Na muito recente conversa que tive agora em Luanda com o Rui Tukayana contei-lhe estes derradeiros dias da vida do seu pai biológico que em abono da verdade bem pode ter sido o seu “salvador”, numa estranha relação que só conhece a história deste país poderá tentar perceber.
Disse-me que já lhe tinham contado algumas coisas da vida do seu progenitor, mas que ainda não sabia dos pormenores que lhe havia transmitido.
Com lágrimas quase nos olhos, afirmei que não conhecia uma prova da existência do amor, maior do que aquela que o Rui Coelho tinha demonstrado ao optar por regressar a Luanda nas condições que se viviam no país há 34 anos.
Sublinhei que ele era o filho desse grande amor que o Rui tinha pela Mila e que muito provavelmente ele hoje não existisse e muito menos se chamaria Tukayana, se o seu pai naquele ano de 77 tivesse bazado, como era suposto que qualquer um o fizesse, se estivesse a viver a mesma dura, incerta e angustiante realidade. E logo em África, depois daquilo que foi considerado pelo discurso oficial como sendo “uma tentativa de golpe de estado”.
Poderia até ser que o deixassem nascer, como aconteceu pelo menos com um outro filho do 27 que conheço e que a mãe grávida só foi assassinada depois de parir o rebento que trazia no ventre.

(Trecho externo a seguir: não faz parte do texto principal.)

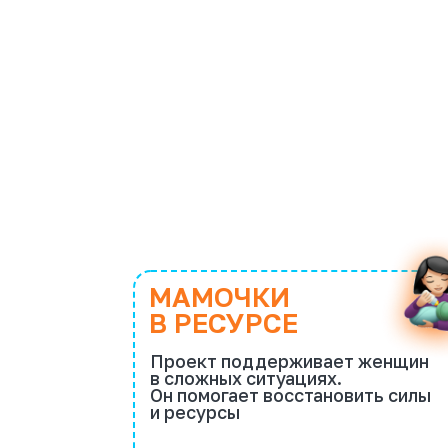
МАМОЧКИ
В РЕСУРСЕ
Проект поддерживает женщин
в сложных ситуациях.
Он помогает восстановить силы
и ресурсы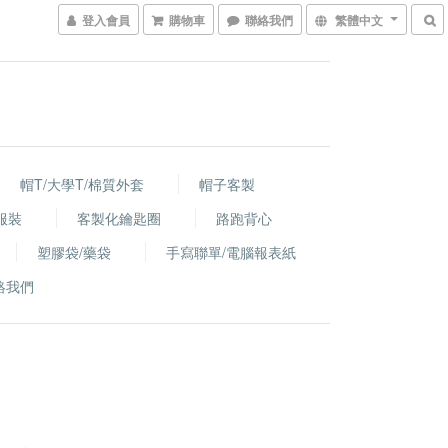
登入會員
購物車
聯絡我們
繁體中文
帽T/大學T/棉質外套
帽子客製
服裝
客製化鑰匙圈
路跑背心
塑膠袋/藥袋
手寫聯單/電腦報表紙
絡我們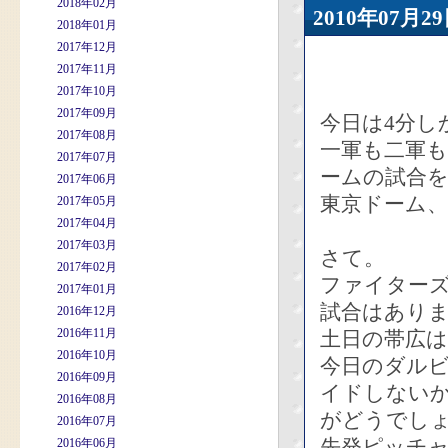
2018年02月
2010年07
2018年01月
2017年12月
2017年11月
2017年10月
2017年09月
今日は4分し
2017年08月
一軍も二軍
2017年07月
ームの試合
2017年06月
東京ドーム
2017年05月
2017年04月
2017年03月
さて。
2017年02月
ファイター
2017年01月
試合はあり
2016年12月
2016年11月
土日の帯広
2016年10月
今日のダルビ
2016年09月
イドしない
2016年08月
がどうでし
2016年07月
先発ピッチ
2016年06月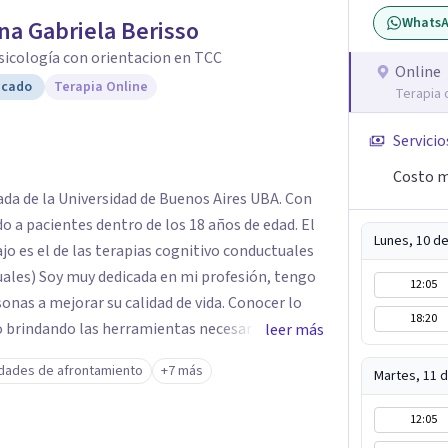
Whats
na Gabriela Berisso
Psicología con orientacion en TCC
Online
icado
Terapia Online
Terapia 
Servicio
Costo m
ada de la Universidad de Buenos Aires UBA. Con
 a pacientes dentro de los 18 años de edad. El
Lunes, 10 d
jo es el de las terapias cognitivo conductuales
uales) Soy muy dedicada en mi profesión, tengo
12:05
sonas a mejorar su calidad de vida. Conocer lo
18:20
lo brindando las herramientas necesarias. Hay
leer más
 atravezamos por estados de ansiedad,
idades de afrontamiento
+7 más
Martes, 11 
no encontramos o nos parece no tener recursos
ay salida. Dentro de esta línea y para estos
12:05
ual es la que ha presentado mayores evidencias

Definitivamente, o Rui era diferente. Era demasiado bom para não assumir as suas responsabilidades.
Não quis arriscar um único fio do cabelo loiríssimo da sua Mila, pois ele, estou convencido, viveria o resto dos seus dias atormentado pela culpa e pelo remorso, caso, na hipótese de ter “fugido”, os seus carrascos transferissem para a sua esposa todo o ódio e rancor que dedicavam à sua pessoa, à sua inteligência, à sua criatividade e à sua capacidade de trabalho.
O Rui dava cartas, o Rui carburava a sério e ainda nem sequer tinha acabado a sua formação universitária (em direito) que interrompeu para regressar ao país e servir uma tal de “revolução” que o viria a engolir.
Com ele aprendi parte do que hoje sei e sou, sobretudo ao nível da simplicidade, da alegria e do humor com que se relacionava com a vida, de preferência, sempre de sandálias e de jeans.
Na passagem de mais este aniversário da data mais tenebrosa da nossa história, nada melhor do que evocar a sua figura luminosa, por ocasião deste reencontro com a parte mais importante da sua herança, que é o Rui Tukayana, o filho que ele não conheceu mas que mesmo assim não permitiu que desaparecesse na noite escura das valas comuns, como aconteceu com ele e tantos e tantos milhares de homens e mulheres por esta Angola fora.
O Tukayana encarna de facto uma vitória que o Rui Coelho alcançou contra todo o mal que foi feito ao país.
Uma vitória da vida sobre a morte, do amor sobre o ódio, da coragem sobre a cobardia.
O Rui Coelho é bem o exemplo da qualidade em matéria de quadros jovens que este país perdeu, definitivamente, na voragem de Maio de 1977 e com os quais hoje estaria, certamente, num outro estágio de desenvolvimento.